Whittaker and Powell have to deal with an asshat British general (Gerald Kyd) in addition to the Sontarans. Now, these Sontarans aren’t from the past, they’re from the present (or future) and know the Doctor is their enemy, but they don’t realize the Doctor might be a girl now. Whittaker’s a lot better without her companions to clutter the scenes, and both Powell and Kyd are excellent.

Meanwhile, new companion Bishop goes back to the future, where he amusingly teams up with his parents (Sue Jenkins and Paul Broughton) to fight the Sontarans there. Lots of lousy CGI but Bishop’s slightly more amusing with the ‘rents than with Whittaker and Gill, or on his own. It’s actually a rather tense plotline, which has Bishop having to coordinate with Whittaker in the past.

Gill’s off at a magical time temple where she meets agents from the Time Bureau before—just kidding, she meets future human dude Jacob Anderson, and they have to try to repair the cheap holograms for the flying, talking triangles. The talking triangles don’t cast shadows, which is initially one of the big effects fails. There are more extensive effects fails later on, but the lack of shadows is the first hint at the eventual problems.

The time temple is also where time-traveling super-villain and Red Skull wannabe in a cheap Halloween mask Sam Spruell figures in. He and sidekick Rochenda Sandall do a lot of super-villain posturing, and it seems like the whole thing has to be a gag because it’s crappy camp.

But the Crimean War period stuff is solid, although it feels like Whittaker doing a leftover Peter Capaldi script. Whatever works, though. Whatever works.

Doctor Who (2005) s13e01 – The Halloween Apocalypse

Jodie Whittaker’s lame-duck season gets off to an inglorious start. It’d be inglorious no matter what—it’s Whittaker’s last season—but there’s an added dig with the next series being outside the BBC’s control or something. Sadly, instead of going out with a bang, writer Chris Chibnall, whoever hired the effects companies, and director Jamie Magnus Stone have decided it will be a struggle to even get it to a whimper.

After an awful “action-packed” opening with Whittaker and companion Mandip Gill escaping an actually very easy to win no-win scenario, the episode starts going through some of the old tropes. Whittaker lying to Gill? Check. Whittaker not remembering something because there have been seventy-bazillion Doctors, and she only remembers a handful of them?
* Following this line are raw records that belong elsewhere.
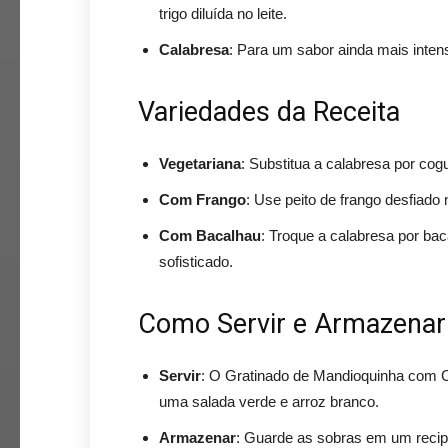
trigo diluída no leite.
Calabresa
: Para um sabor ainda mais intens
Variedades da Receita
Vegetariana
: Substitua a calabresa por cog
Com Frango
: Use peito de frango desfiado
Com Bacalhau
: Troque a calabresa por ba
sofisticado.
Como Servir e Armazenar
Servir
: O Gratinado de Mandioquinha com C
uma salada verde e arroz branco.
Armazenar
: Guarde as sobras em um recipi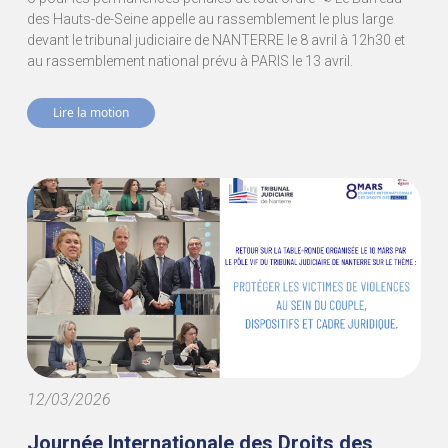
des Hauts-de-Seine appelle au rassemblement le plus large
devant le tribunal judiciaire de NANTERRE le 8 avril à 12h30 et
au rassemblement national prévu à PARIS le 13 avril.
Lire la motion
12/03/2026
Journée Internationale des Droits des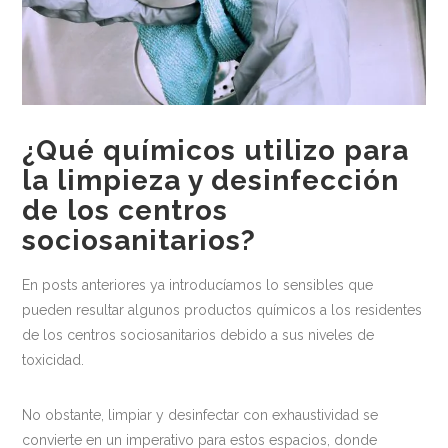
Medio ambiente
Recomendaciones
Centros Deportivos
Centros sanitarios
¿Qué químicos utilizo para
la limpieza y desinfección
Escuelas
de los centros
Industria Alimentaria
sociosanitarios?
Oficinas
En posts anteriores ya introducíamos lo sensibles que
Residencias
pueden resultar algunos productos químicos a los residentes
Newsletter
de los centros sociosanitarios debido a sus niveles de
toxicidad.
Contacto
No obstante, limpiar y desinfectar con exhaustividad se
convierte en un imperativo para estos espacios, donde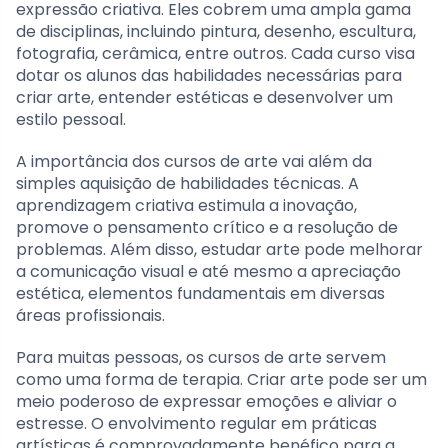
expressão criativa. Eles cobrem uma ampla gama
de disciplinas, incluindo pintura, desenho, escultura,
fotografia, cerâmica, entre outros. Cada curso visa
dotar os alunos das habilidades necessárias para
criar arte, entender estéticas e desenvolver um
estilo pessoal.
A importância dos cursos de arte vai além da
simples aquisição de habilidades técnicas. A
aprendizagem criativa estimula a inovação,
promove o pensamento crítico e a resolução de
problemas. Além disso, estudar arte pode melhorar
a comunicação visual e até mesmo a apreciação
estética, elementos fundamentais em diversas
áreas profissionais.
Para muitas pessoas, os cursos de arte servem
como uma forma de terapia. Criar arte pode ser um
meio poderoso de expressar emoções e aliviar o
estresse. O envolvimento regular em práticas
artísticas é comprovadamente benéfico para a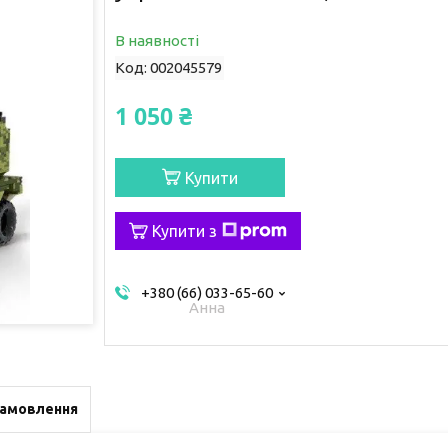
В наявності
Код:
002045579
1 050 ₴
Купити
Купити з
+380 (66) 033-65-60
Анна
замовлення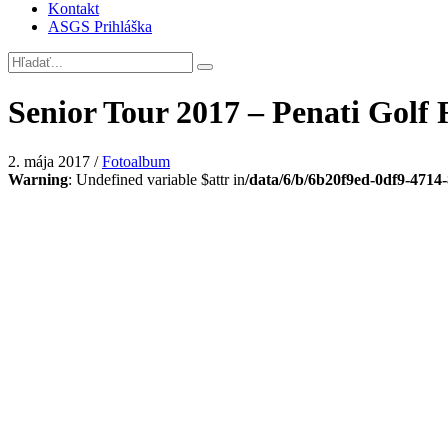
Kontakt
ASGS Prihláška
Senior Tour 2017 – Penati Golf 
2. mája 2017
/
Fotoalbum
Warning
: Undefined variable $attr in
/data/6/b/6b20f9ed-0df9-4714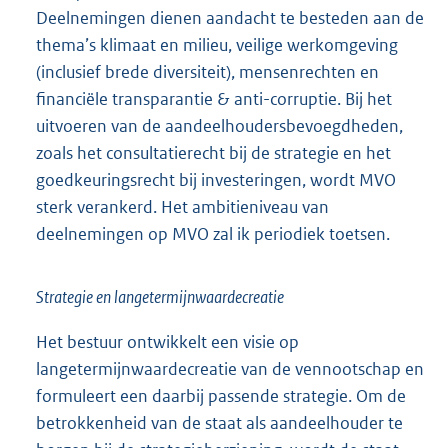
Deelnemingen dienen aandacht te besteden aan de
thema’s klimaat en milieu, veilige werkomgeving
(inclusief brede diversiteit), mensenrechten en
financiële transparantie & anti-corruptie. Bij het
uitvoeren van de aandeelhoudersbevoegdheden,
zoals het consultatierecht bij de strategie en het
goedkeuringsrecht bij investeringen, wordt MVO
sterk verankerd. Het ambitieniveau van
deelnemingen op MVO zal ik periodiek toetsen.
Strategie en langetermijnwaardecreatie
Het bestuur ontwikkelt een visie op
langetermijnwaardecreatie van de vennootschap en
formuleert een daarbij passende strategie. Om de
betrokkenheid van de staat als aandeelhouder te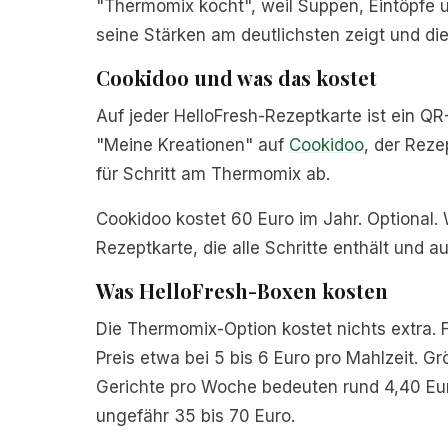
"Thermomix kocht", weil Suppen, Eintöpfe 
seine Stärken am deutlichsten zeigt und di
Cookidoo und was das kostet
Auf jeder HelloFresh-Rezeptkarte ist ein Q
"Meine Kreationen" auf
Cookidoo
, der Reze
für Schritt am Thermomix ab.
Cookidoo kostet 60 Euro im Jahr. Optional. 
Rezeptkarte, die alle Schritte enthält und a
Was HelloFresh-Boxen kosten
Die Thermomix-Option kostet nichts extra. 
Preis etwa bei 5 bis 6 Euro pro Mahlzeit.
Gerichte pro Woche bedeuten rund 4,40 Eur
ungefähr 35 bis 70 Euro.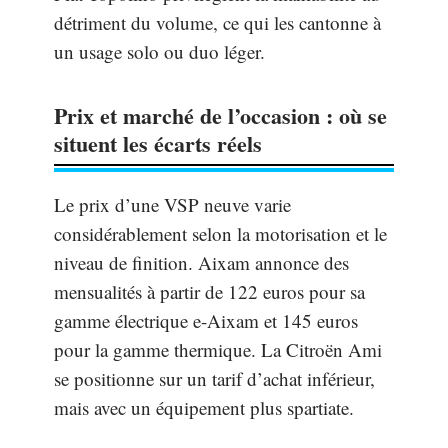
détriment du volume, ce qui les cantonne à
un usage solo ou duo léger.
Prix et marché de l’occasion : où se
situent les écarts réels
Le prix d’une VSP neuve varie
considérablement selon la motorisation et le
niveau de finition. Aixam annonce des
mensualités à partir de 122 euros pour sa
gamme électrique e-Aixam et 145 euros
pour la gamme thermique. La Citroën Ami
se positionne sur un tarif d’achat inférieur,
mais avec un équipement plus spartiate.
Check. End of the universe? Check. Familiar aliens? Check. Familiar aliens desperately used for effect? Check. There’s even a future companion (Annabel Scholey) running into Whittaker before they meet. It really doesn’t help Scholey looks like former companion Jenna Coleman and has a very similar name. I was wondering if they’d just recast the part.

And some of these tropes aren’t even new to Whittaker’s “Who.” I’m pretty sure last season was Gill being mad at Whittaker for lying to her most of the time too. There’s a quick mention of the departed Bradley Walsh and Tosin Cole, who apparently took all the heart with them when they left, but most of the companion stuff is setting up new guy John Bishop. He’s a Liverpool jingoist with a heart of gold, alternating between giving free tours in the Liverpool museum and working at a soup kitchen (even though he doesn’t have any food on his own shelves). He figures in coincidentally, with the bad guy who was after Whittaker at the open—Craige Els, whose alien costume reveal is one of the episode’s few smiles–kidnapping him from planet Earth.

Only Els’s motives turn out to make most of the twists involving the character, including the opening attempt to execute Whittaker, nonsensical. To be fair, I didn’t realize the giant plot hole was a massive plot hole until after the episode was over because I was too busy concentrating on the apparent season nemesis, played by Sam Spruell. I don’t think he gets a name in this episode because Whittaker doesn’t remember him, but he’s the Red Skull with Thanos’s zapping powers. They didn’t spend any money on the costumes—some of the masks are dollar store cheap or the big effects sequences requiring composite shots. Still, they did get an okay app to do the Thanos disintegration effect, which Spruell uses on various people throughout the episode.

Spruell’s got a nice and silly backstory—he’s been imprisoned from the start of time at the end of the universe (odd the Doctor didn’t run into him at the end of the universe a few seasons ago)—and it reminds of Star Trek V, which is the second time “Who”’s leaned on that Trek. Of course, they already did an imprisoned Satan years ago, just as ostensibly oblivious to the source material.

But this episode also ups the ante with a Star Trek: Generations “nod.” There’s a destructive force moving through the universe, destroying everything in its path. The only one who can stop it is a boy named Bastian Bux—wait, wait, whoops, NeverEnding Story. It’s not the Nothing, it’s not the Nexus, it’s the Flux, which is also this season’s subtitle.

Flux, not Not the Nothing, Not the Nexus, It’s the Flux, which is too bad because it’s a better title. “Who”’s something of a hopeless property, but it’s off to an even worse start than usual. Especially since the episode very intentionally doesn’t give Whittaker or Gill anything to do.